DSP functions in the new AD20msp910 family are implemented in a
general-purpose ADSP-2183 fixed-point device (a change from an earlier approach based on the Sharc DSP) and a dedicated processor for
performing DMT line encoding. Ian Ramsden, product-line manager for DSL at ADI, argued that it may be better to keep traditional DSP
functions and data-conversion functions in separate devices, based on separate optimized process technologies, rather than opt for the single-chip approach taken by Motorola.

Efficient designs

OrcKit Communications Ltd., an Israel-based company that has
implemented some of the most efficient system-level designs for HDSL, ADSL and the future VDSL, can take downstream speeds to the ATM
rate of 51 Mbits/s. OrcKit signed an agreement last summer with Harris Corp.'s semiconductor sector (Melbourne, Fla.), which already produces line drivers and DSP filter blocks.

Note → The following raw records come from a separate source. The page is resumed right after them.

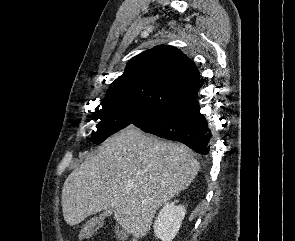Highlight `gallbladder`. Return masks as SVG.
I'll list each match as a JSON object with an SVG mask.
<instances>
[{
  "label": "gallbladder",
  "mask_w": 295,
  "mask_h": 241,
  "mask_svg": "<svg viewBox=\"0 0 295 241\" xmlns=\"http://www.w3.org/2000/svg\"><path fill=\"white\" fill-rule=\"evenodd\" d=\"M113 214V209L112 208H109V209H107V210H105L104 212H103V215L104 216H110V215H112Z\"/></svg>",
  "instance_id": "bac80fb5"
}]
</instances>
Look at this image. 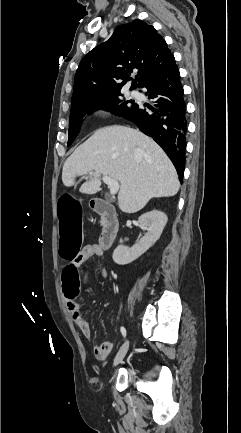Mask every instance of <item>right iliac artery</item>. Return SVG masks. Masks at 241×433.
<instances>
[{
  "label": "right iliac artery",
  "instance_id": "obj_1",
  "mask_svg": "<svg viewBox=\"0 0 241 433\" xmlns=\"http://www.w3.org/2000/svg\"><path fill=\"white\" fill-rule=\"evenodd\" d=\"M122 335L124 336V338L126 337V329L124 327L120 328Z\"/></svg>",
  "mask_w": 241,
  "mask_h": 433
}]
</instances>
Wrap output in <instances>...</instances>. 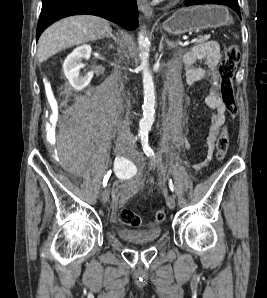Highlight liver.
Returning <instances> with one entry per match:
<instances>
[{
  "label": "liver",
  "instance_id": "liver-1",
  "mask_svg": "<svg viewBox=\"0 0 267 298\" xmlns=\"http://www.w3.org/2000/svg\"><path fill=\"white\" fill-rule=\"evenodd\" d=\"M111 32L109 23L100 17L78 15L62 19L40 36L38 61L42 63L63 49L104 38Z\"/></svg>",
  "mask_w": 267,
  "mask_h": 298
}]
</instances>
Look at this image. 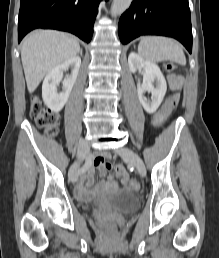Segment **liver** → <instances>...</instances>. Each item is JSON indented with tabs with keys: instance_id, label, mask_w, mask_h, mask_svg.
Returning <instances> with one entry per match:
<instances>
[{
	"instance_id": "1",
	"label": "liver",
	"mask_w": 219,
	"mask_h": 258,
	"mask_svg": "<svg viewBox=\"0 0 219 258\" xmlns=\"http://www.w3.org/2000/svg\"><path fill=\"white\" fill-rule=\"evenodd\" d=\"M79 42L72 36L53 30H36L25 37L21 59L29 93L56 66L76 56Z\"/></svg>"
}]
</instances>
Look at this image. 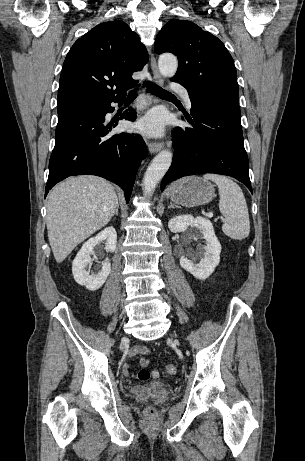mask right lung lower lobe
Masks as SVG:
<instances>
[{"mask_svg":"<svg viewBox=\"0 0 305 461\" xmlns=\"http://www.w3.org/2000/svg\"><path fill=\"white\" fill-rule=\"evenodd\" d=\"M124 97L58 108L45 196L56 183L69 176L91 174L119 185L129 201L136 170L147 156V148L139 135H113L110 131L116 124H104L105 115L114 110L110 103H121ZM120 118L134 121L136 113L129 109Z\"/></svg>","mask_w":305,"mask_h":461,"instance_id":"right-lung-lower-lobe-1","label":"right lung lower lobe"}]
</instances>
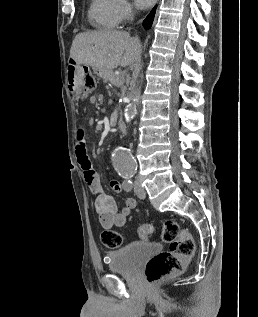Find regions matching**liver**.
I'll list each match as a JSON object with an SVG mask.
<instances>
[{"label":"liver","instance_id":"1","mask_svg":"<svg viewBox=\"0 0 258 317\" xmlns=\"http://www.w3.org/2000/svg\"><path fill=\"white\" fill-rule=\"evenodd\" d=\"M140 46L139 38L130 36L125 30H91L76 34L70 56L78 64L95 66L103 72L119 64H133L140 54Z\"/></svg>","mask_w":258,"mask_h":317}]
</instances>
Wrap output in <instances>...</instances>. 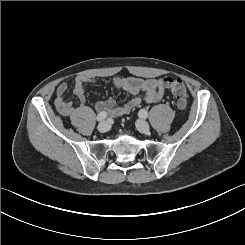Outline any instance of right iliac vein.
I'll use <instances>...</instances> for the list:
<instances>
[{"label": "right iliac vein", "mask_w": 245, "mask_h": 245, "mask_svg": "<svg viewBox=\"0 0 245 245\" xmlns=\"http://www.w3.org/2000/svg\"><path fill=\"white\" fill-rule=\"evenodd\" d=\"M110 129V125L108 122L104 121V122H101L99 125H98V130L99 132L101 133H106L108 132Z\"/></svg>", "instance_id": "right-iliac-vein-1"}]
</instances>
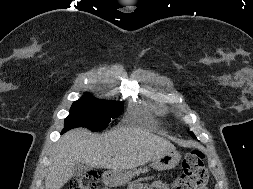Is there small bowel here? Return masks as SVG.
<instances>
[{
  "instance_id": "c3829d8e",
  "label": "small bowel",
  "mask_w": 253,
  "mask_h": 189,
  "mask_svg": "<svg viewBox=\"0 0 253 189\" xmlns=\"http://www.w3.org/2000/svg\"><path fill=\"white\" fill-rule=\"evenodd\" d=\"M131 189H168L167 185L162 181H155L151 185L149 184H136Z\"/></svg>"
}]
</instances>
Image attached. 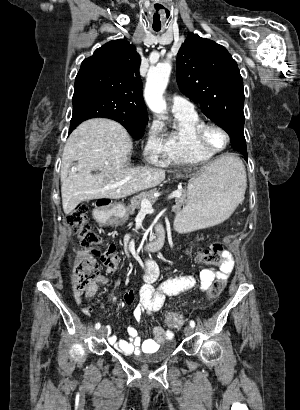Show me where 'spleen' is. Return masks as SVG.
Here are the masks:
<instances>
[{"instance_id":"spleen-1","label":"spleen","mask_w":300,"mask_h":410,"mask_svg":"<svg viewBox=\"0 0 300 410\" xmlns=\"http://www.w3.org/2000/svg\"><path fill=\"white\" fill-rule=\"evenodd\" d=\"M230 168H235L237 170V174L239 177V184L242 188V193H241V198L240 201L242 200L246 185H247V179H246V172H245V167L242 163V161L238 158L232 157L229 163Z\"/></svg>"}]
</instances>
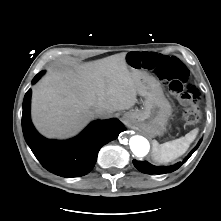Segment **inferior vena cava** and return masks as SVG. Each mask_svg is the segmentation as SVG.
<instances>
[{"mask_svg":"<svg viewBox=\"0 0 221 221\" xmlns=\"http://www.w3.org/2000/svg\"><path fill=\"white\" fill-rule=\"evenodd\" d=\"M94 113L97 117H100V118H106L107 117V113L102 109H96Z\"/></svg>","mask_w":221,"mask_h":221,"instance_id":"inferior-vena-cava-1","label":"inferior vena cava"}]
</instances>
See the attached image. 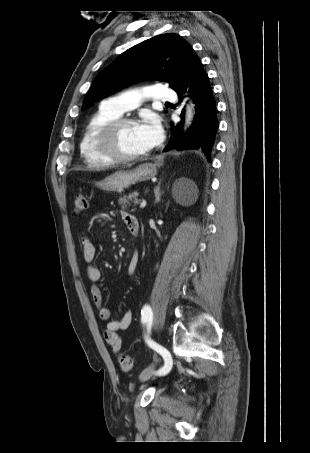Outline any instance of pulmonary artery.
<instances>
[{
	"label": "pulmonary artery",
	"mask_w": 310,
	"mask_h": 453,
	"mask_svg": "<svg viewBox=\"0 0 310 453\" xmlns=\"http://www.w3.org/2000/svg\"><path fill=\"white\" fill-rule=\"evenodd\" d=\"M144 98H152L158 101H173L176 99L174 90L158 84L143 90H130L117 94L103 102V106L118 115L136 108Z\"/></svg>",
	"instance_id": "obj_1"
}]
</instances>
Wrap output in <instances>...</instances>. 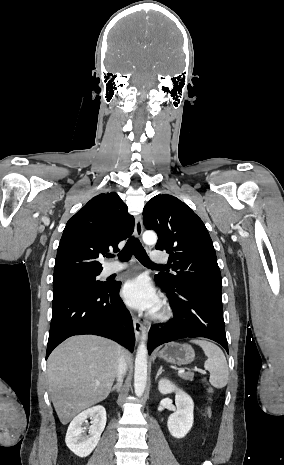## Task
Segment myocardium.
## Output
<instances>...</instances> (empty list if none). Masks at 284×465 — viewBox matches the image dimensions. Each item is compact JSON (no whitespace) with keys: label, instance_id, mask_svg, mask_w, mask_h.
<instances>
[{"label":"myocardium","instance_id":"obj_1","mask_svg":"<svg viewBox=\"0 0 284 465\" xmlns=\"http://www.w3.org/2000/svg\"><path fill=\"white\" fill-rule=\"evenodd\" d=\"M171 317H172V311L166 303H163L160 309L154 314V319L160 322L167 321Z\"/></svg>","mask_w":284,"mask_h":465}]
</instances>
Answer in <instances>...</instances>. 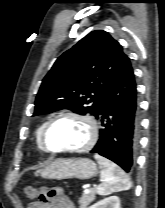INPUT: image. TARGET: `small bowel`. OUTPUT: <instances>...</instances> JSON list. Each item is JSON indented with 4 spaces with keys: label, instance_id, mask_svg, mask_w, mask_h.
I'll return each mask as SVG.
<instances>
[{
    "label": "small bowel",
    "instance_id": "c3829d8e",
    "mask_svg": "<svg viewBox=\"0 0 165 208\" xmlns=\"http://www.w3.org/2000/svg\"><path fill=\"white\" fill-rule=\"evenodd\" d=\"M27 208H76L72 200L60 187L40 189L39 200L28 204Z\"/></svg>",
    "mask_w": 165,
    "mask_h": 208
}]
</instances>
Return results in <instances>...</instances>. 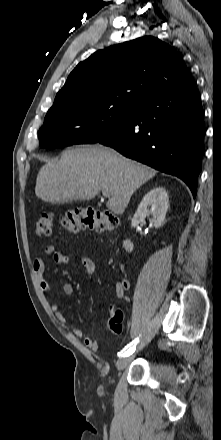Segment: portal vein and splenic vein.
I'll list each match as a JSON object with an SVG mask.
<instances>
[{
    "label": "portal vein and splenic vein",
    "instance_id": "18ae733b",
    "mask_svg": "<svg viewBox=\"0 0 221 440\" xmlns=\"http://www.w3.org/2000/svg\"><path fill=\"white\" fill-rule=\"evenodd\" d=\"M105 197H109V194L105 191L102 192Z\"/></svg>",
    "mask_w": 221,
    "mask_h": 440
}]
</instances>
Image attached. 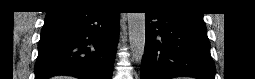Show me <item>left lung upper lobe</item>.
I'll list each match as a JSON object with an SVG mask.
<instances>
[{"mask_svg": "<svg viewBox=\"0 0 255 79\" xmlns=\"http://www.w3.org/2000/svg\"><path fill=\"white\" fill-rule=\"evenodd\" d=\"M161 2H163L165 4H175V3H178L175 0H164V1H161Z\"/></svg>", "mask_w": 255, "mask_h": 79, "instance_id": "left-lung-upper-lobe-1", "label": "left lung upper lobe"}]
</instances>
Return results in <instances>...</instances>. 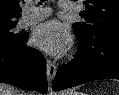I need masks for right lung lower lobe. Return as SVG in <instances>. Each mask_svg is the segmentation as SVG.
<instances>
[{
	"label": "right lung lower lobe",
	"mask_w": 119,
	"mask_h": 95,
	"mask_svg": "<svg viewBox=\"0 0 119 95\" xmlns=\"http://www.w3.org/2000/svg\"><path fill=\"white\" fill-rule=\"evenodd\" d=\"M29 35L0 40V82L47 92L46 65L40 51L26 45Z\"/></svg>",
	"instance_id": "obj_1"
}]
</instances>
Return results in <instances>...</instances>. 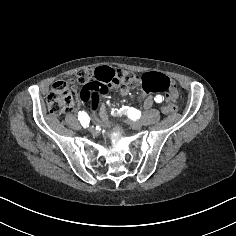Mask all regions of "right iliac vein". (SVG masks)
<instances>
[{
    "label": "right iliac vein",
    "instance_id": "right-iliac-vein-1",
    "mask_svg": "<svg viewBox=\"0 0 236 236\" xmlns=\"http://www.w3.org/2000/svg\"><path fill=\"white\" fill-rule=\"evenodd\" d=\"M94 129L95 128H93L92 130L89 128V132L93 135L95 132H94Z\"/></svg>",
    "mask_w": 236,
    "mask_h": 236
}]
</instances>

If Harris moves into production with Orc-Kit DSP and analog front-end designs quickly, it could play an important role in the DMT camp.

Amati, a startup that once was a close partner of Motorola, signed deals with Texas Instruments Inc. and NEC Electronics Inc. in 1996 to work with these alternate vendors for both ADSL and VDSL devices. The TI accord leverages use of TI general-purpose TMS320 processors, though this could be the starting point for a TI role in xDSL-optimized standard products. NEC will be Amati's primary partner in VDSL and plans to have DSP devices for this high-speed option available in 1997. Whether TI or NEC can integrate DSP and analog functionality in a timely manner for this fast-moving market, however, remains to be seen.

If the ATM and DSL markets merge next year, watching the market
leaders may require a three-dimensional grid.